Schlechtes Wetter – Dienst nach Vorschrift
Beschäftigte bei Israels einzigem Stromversorger setzen Lohnerhöhungen und die Rücknahme von Entlassungen durch – die Kälte half dabei
Seit langem kämpfen die Mitarbeiter des einzigen Stromversorgers in Israel für weniger unbezahlte Überstunden und bessere Bezahlung. Nun haben sie einen Erfolg errungen – weil das Wetter gestreikt hat.

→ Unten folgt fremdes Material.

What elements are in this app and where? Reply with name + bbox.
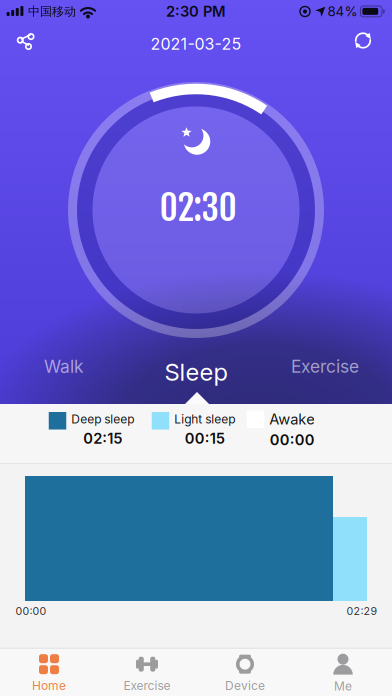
button[interactable]: Me <box>294 650 392 696</box>
button[interactable]: Home <box>0 650 98 696</box>
button[interactable]: Sleep <box>141 351 251 393</box>
button[interactable]: Share <box>16 28 42 52</box>
staticText: Exercise <box>124 679 170 693</box>
staticText: 02:30 <box>160 185 236 230</box>
staticText: Light sleep <box>174 412 235 426</box>
button[interactable]: Exercise <box>98 650 196 696</box>
staticText: Walk <box>44 356 84 377</box>
staticText: 00:15 <box>185 430 225 447</box>
staticText: 中国移动 <box>28 4 76 19</box>
staticText: Deep sleep <box>71 412 134 426</box>
button[interactable]: Exercise <box>270 346 380 386</box>
staticText: Me <box>334 679 352 693</box>
staticText: 2:30 PM <box>166 3 226 20</box>
staticText: Exercise <box>291 356 359 377</box>
button[interactable]: Walk <box>14 346 114 386</box>
button[interactable]: Refresh <box>353 30 373 50</box>
button[interactable]: Device <box>196 650 294 696</box>
staticText: 84% <box>328 4 358 19</box>
staticText: 00:00 <box>270 431 315 448</box>
staticText: Sleep <box>164 358 228 386</box>
staticText: 00:00 <box>16 605 46 617</box>
staticText: 02:15 <box>83 430 122 447</box>
staticText: Home <box>32 679 66 693</box>
staticText: Awake <box>269 410 315 428</box>
staticText: 02:29 <box>346 605 378 617</box>
staticText: 2021-03-25 <box>150 35 242 54</box>
staticText: Device <box>225 679 265 693</box>
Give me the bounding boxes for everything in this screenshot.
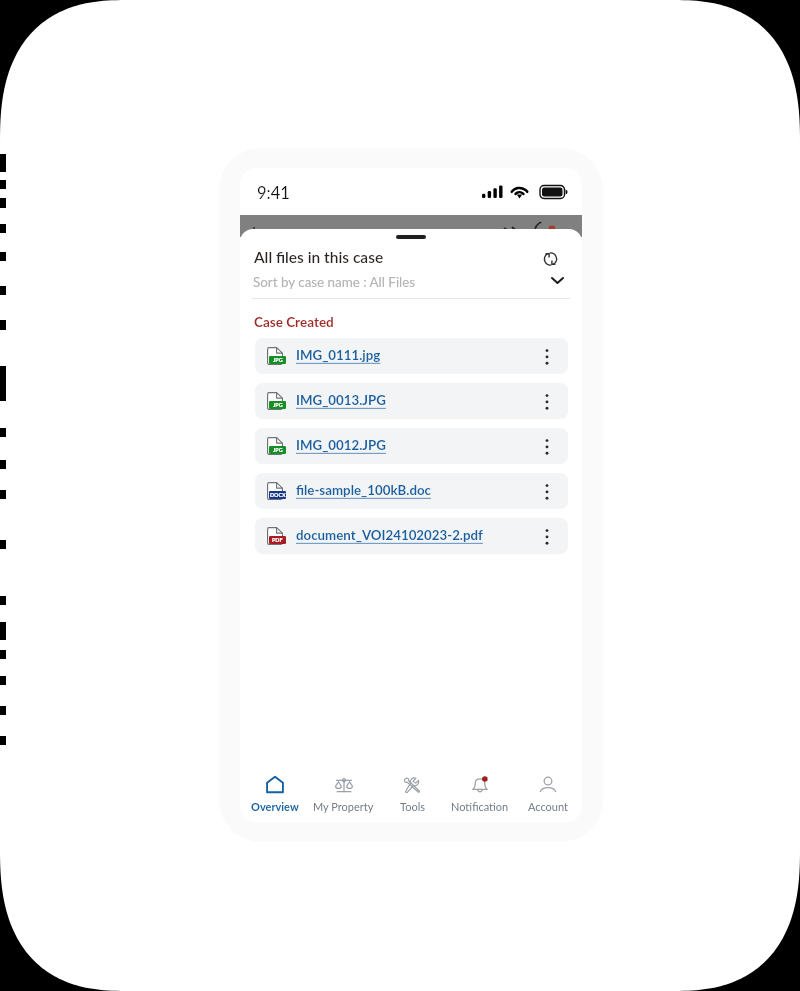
staticText: My Property	[313, 800, 374, 813]
staticText: JPG	[273, 357, 283, 363]
staticText: All files in this case	[254, 248, 384, 267]
button[interactable]: More options	[534, 524, 560, 550]
button[interactable]: More options	[534, 434, 560, 460]
button[interactable]: My Property	[309, 760, 378, 822]
staticText: IMG_0111.jpg	[296, 347, 381, 363]
staticText: IMG_0012.JPG	[296, 437, 386, 453]
button[interactable]: JPG	[255, 338, 568, 374]
staticText: Overview	[251, 800, 299, 813]
staticText: 9:41	[257, 183, 290, 203]
button[interactable]: More options	[534, 344, 560, 370]
staticText: Account	[528, 800, 568, 813]
button[interactable]: DOCX	[255, 473, 568, 509]
button[interactable]: JPG	[255, 428, 568, 464]
staticText: file-sample_100kB.doc	[296, 482, 431, 498]
staticText: Sort by case name : All Files	[253, 274, 416, 290]
button[interactable]: Overview	[240, 760, 309, 822]
button[interactable]: More options	[534, 479, 560, 505]
staticText: document_VOI24102023-2.pdf	[296, 527, 483, 543]
staticText: DOCX	[270, 492, 286, 498]
button[interactable]: Tools	[378, 760, 446, 822]
button[interactable]: Change sort order	[543, 266, 571, 294]
staticText: JPG	[273, 402, 283, 408]
button[interactable]: JPG	[255, 383, 568, 419]
staticText: Tools	[400, 800, 425, 813]
button[interactable]: Account	[514, 760, 582, 822]
staticText: Case Created	[254, 314, 334, 330]
staticText: PDF	[272, 537, 283, 543]
staticText: JPG	[273, 447, 283, 453]
staticText: Notification	[451, 800, 509, 813]
staticText: IMG_0013.JPG	[296, 392, 386, 408]
button[interactable]: PDF	[255, 518, 568, 554]
button[interactable]: Refresh	[536, 245, 564, 273]
button[interactable]: Notification	[446, 760, 514, 822]
button[interactable]: More options	[534, 389, 560, 415]
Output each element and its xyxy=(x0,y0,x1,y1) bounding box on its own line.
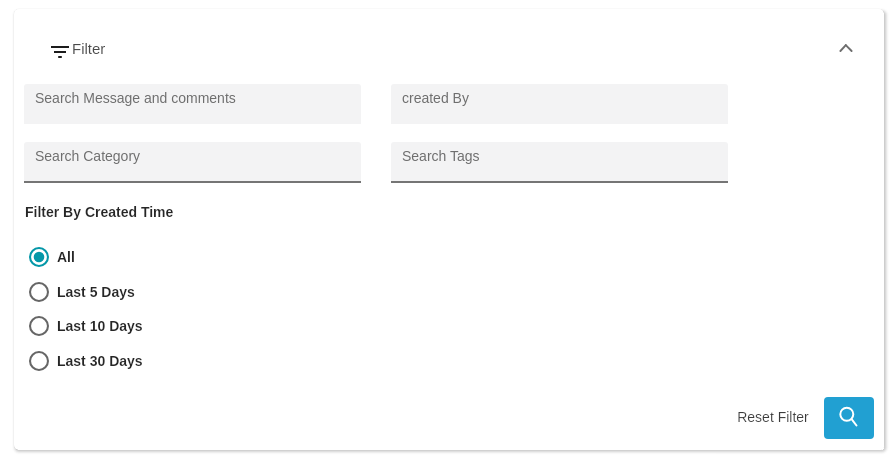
button[interactable]: Filter xyxy=(44,34,112,68)
staticText: Search Message and comments xyxy=(35,90,236,106)
staticText: Filter xyxy=(72,40,106,57)
staticText: Last 5 Days xyxy=(57,284,135,300)
staticText: Search Tags xyxy=(402,148,480,164)
button[interactable]: All xyxy=(24,242,224,272)
staticText: Filter By Created Time xyxy=(25,204,174,220)
staticText: Reset Filter xyxy=(737,409,809,425)
staticText: Search Category xyxy=(35,148,141,164)
button[interactable]: created By xyxy=(391,84,728,124)
button[interactable]: Search Tags xyxy=(391,142,728,181)
button[interactable]: Search Message and comments xyxy=(24,84,361,124)
button[interactable]: Last 30 Days xyxy=(24,346,224,376)
button[interactable]: Last 5 Days xyxy=(24,277,224,307)
staticText: Last 30 Days xyxy=(57,353,143,369)
button[interactable]: Search Category xyxy=(24,142,361,181)
staticText: Last 10 Days xyxy=(57,318,143,334)
button[interactable]: Search xyxy=(824,397,874,439)
button[interactable]: Last 10 Days xyxy=(24,311,224,341)
staticText: created By xyxy=(402,90,469,106)
button[interactable]: Collapse filter section xyxy=(828,30,864,66)
button[interactable]: Reset Filter xyxy=(731,404,815,430)
staticText: All xyxy=(57,249,75,265)
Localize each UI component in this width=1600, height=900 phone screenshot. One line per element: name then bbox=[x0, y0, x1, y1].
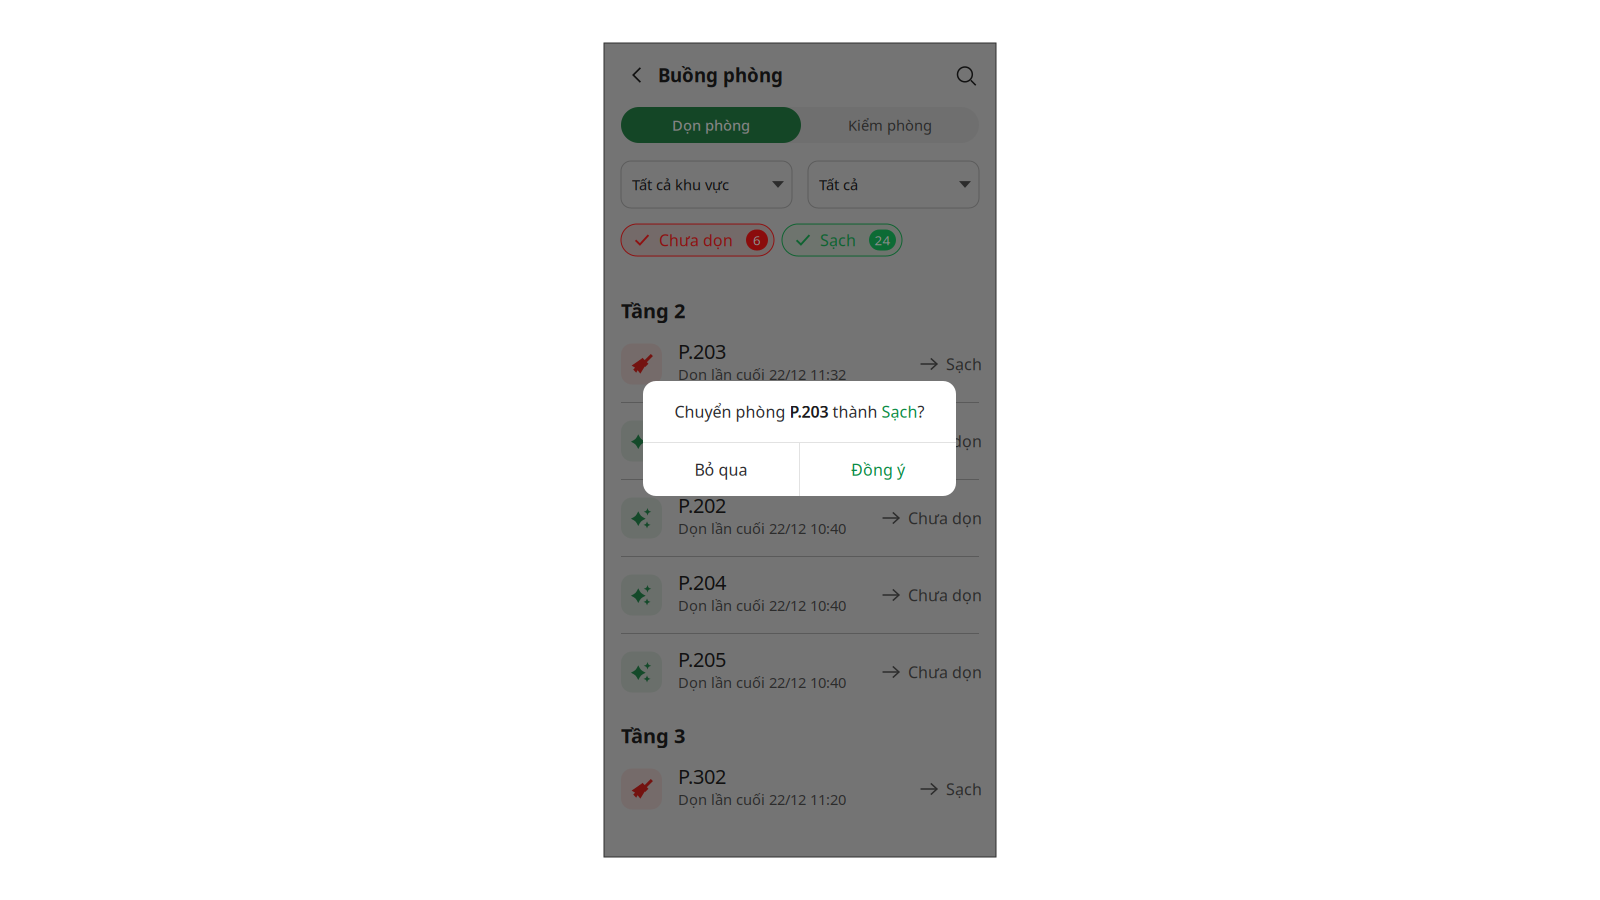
button[interactable]: Tất cả khu vực bbox=[621, 161, 792, 208]
staticText: Sạch bbox=[820, 229, 856, 251]
staticText: P.204 bbox=[678, 569, 726, 596]
staticText: Chưa dọn bbox=[908, 661, 982, 683]
staticText: Chưa dọn bbox=[908, 584, 982, 606]
button[interactable]: P.205 bbox=[604, 634, 996, 710]
staticText: Sạch bbox=[946, 778, 982, 800]
staticText: Sạch bbox=[946, 353, 982, 375]
button[interactable]: P.302 bbox=[604, 751, 996, 827]
button[interactable]: Sạch bbox=[782, 224, 902, 256]
button[interactable]: P.202 bbox=[604, 480, 996, 556]
staticText: P.203 bbox=[678, 338, 726, 365]
staticText: Tầng 2 bbox=[621, 297, 685, 324]
staticText: 6 bbox=[753, 231, 761, 249]
staticText: Dọn lần cuối 22/12 10:40 bbox=[678, 672, 846, 692]
staticText: Dọn phòng bbox=[672, 115, 750, 135]
button[interactable]: P.201 bbox=[604, 403, 996, 479]
staticText: Tất cả khu vực bbox=[632, 175, 729, 194]
staticText: thành bbox=[828, 401, 882, 422]
staticText: Dọn lần cuối 22/12 11:32 bbox=[678, 364, 846, 384]
staticText: ? bbox=[918, 401, 924, 422]
staticText: Kiểm phòng bbox=[848, 115, 932, 135]
staticText: Chưa dọn bbox=[659, 229, 733, 251]
button[interactable]: Bỏ qua bbox=[643, 443, 799, 496]
button[interactable]: Back bbox=[622, 53, 652, 97]
staticText: Đồng ý bbox=[851, 459, 905, 480]
staticText: P.203 bbox=[790, 401, 828, 422]
staticText: Chưa dọn bbox=[908, 507, 982, 529]
staticText: Buồng phòng bbox=[658, 63, 783, 87]
staticText: P.205 bbox=[678, 646, 726, 673]
button[interactable]: P.203 bbox=[604, 326, 996, 402]
staticText: Dọn lần cuối 22/12 11:20 bbox=[678, 790, 846, 809]
staticText: Dọn lần cuối 22/12 10:40 bbox=[678, 518, 846, 538]
button[interactable]: P.204 bbox=[604, 557, 996, 633]
staticText: 24 bbox=[874, 231, 890, 249]
staticText: P.302 bbox=[678, 763, 726, 790]
staticText: Chưa dọn bbox=[908, 430, 982, 452]
staticText: P.202 bbox=[678, 492, 726, 519]
staticText: Sạch bbox=[882, 401, 918, 422]
button[interactable]: Search bbox=[947, 53, 987, 97]
button[interactable]: Đồng ý bbox=[800, 443, 956, 496]
staticText: Chuyển phòng bbox=[674, 401, 790, 422]
staticText: Dọn lần cuối 22/12 10:40 bbox=[678, 442, 846, 461]
button[interactable]: Kiểm phòng bbox=[801, 107, 979, 143]
button[interactable]: Chưa dọn bbox=[621, 224, 774, 256]
staticText: Bỏ qua bbox=[694, 459, 748, 480]
staticText: Tầng 3 bbox=[621, 722, 685, 749]
button[interactable]: Dọn phòng bbox=[621, 107, 801, 143]
button[interactable]: Tất cả bbox=[808, 161, 979, 208]
staticText: Dọn lần cuối 22/12 10:40 bbox=[678, 596, 846, 615]
staticText: Tất cả bbox=[819, 175, 858, 194]
staticText: P.201 bbox=[678, 415, 726, 442]
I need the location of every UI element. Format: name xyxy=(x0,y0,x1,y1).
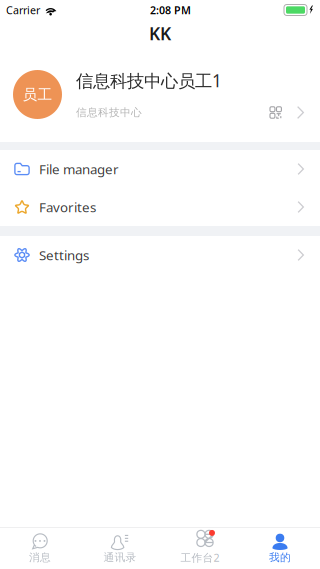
staticText: Favorites xyxy=(39,198,96,216)
staticText: KK xyxy=(149,22,171,45)
staticText: 员工 xyxy=(22,86,52,104)
button[interactable]: Settings xyxy=(0,236,320,274)
button[interactable]: 员工 xyxy=(0,47,320,142)
staticText: Carrier xyxy=(6,3,40,17)
staticText: 消息 xyxy=(29,551,51,564)
staticText: 我的 xyxy=(269,551,291,564)
staticText: 通讯录 xyxy=(104,551,136,564)
button[interactable]: 我的 xyxy=(240,528,320,569)
button[interactable]: 消息 xyxy=(0,528,80,569)
staticText: Settings xyxy=(39,246,89,264)
staticText: 信息科技中心 xyxy=(76,106,142,119)
staticText: 信息科技中心员工1 xyxy=(76,69,222,92)
button[interactable]: 工作台2 xyxy=(160,528,240,569)
button[interactable]: Favorites xyxy=(0,188,320,226)
staticText: 2:08 PM xyxy=(150,3,191,17)
staticText: File manager xyxy=(39,160,119,178)
button[interactable]: File manager xyxy=(0,150,320,188)
staticText: 工作台2 xyxy=(180,550,220,565)
button[interactable]: 通讯录 xyxy=(80,528,160,569)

In der Ferne zieht der nächste Sturm auf, doch im Call Center des israelischen Stromversorgers Chaverat HaChaschmal donnert es schon. »Hoffentlich nicht: Noch so einen Shit Storm halte ich nicht durch«, sagt eine nette ältere Dame namens Tali, als sie am Telefon gefragt wird, ob es wieder Stromausfälle geben wird: »Garantieren kann ich es nicht: Der Betriebsrat meint es ernst.«
Seit Monaten steht das mächtige Gremium, das eher eine Kleingewerkschaft mit einem Organisationsgrad von nahezu 100 Prozent ist, auf Kriegsfuß mit der Geschäftsführung; es geht um mehr Lohn für die mehr als 2300 Beschäftigten, und noch viel mehr als dies, um die vielen unbezahlten Überstunden, die vor allem die Techniker vor sich herschieben. In den vergangenen Jahren hatte die Regierung versucht, das Unternehmen hübsch für eine Privatisierung zu machen und deshalb viel Personal abgebaut. Aber die Widerstände waren zu groß; das Unternehmen blieb zu 97 Prozent in Staatsbesitz. »Offiziell sollen die Mitarbeiter die Überstunden abfeiern können«, sagt der Betriebsratsvorsitzende David Zarfati; »Aber das kann niemand, weil es nicht genug Personal gibt.«
Doch in dieser Woche hat das Gremium einen wichtigen Sieg errungen: Es soll mehr Personal eingestellt werden und die Geschäftsführung will erstmals über Lohnerhöhungen, bezahlte Überstunden und Nachtund Feiertagszuschläge verhandeln. Dabei wurde nicht eine einzige Minute gestreikt – der Betriebsrat ließ einfach das Wetter streiken. Und die Angestellten machten nur die Arbeit, für die sie bezahlt werden, zu den vertraglich festgelegten Zeiten.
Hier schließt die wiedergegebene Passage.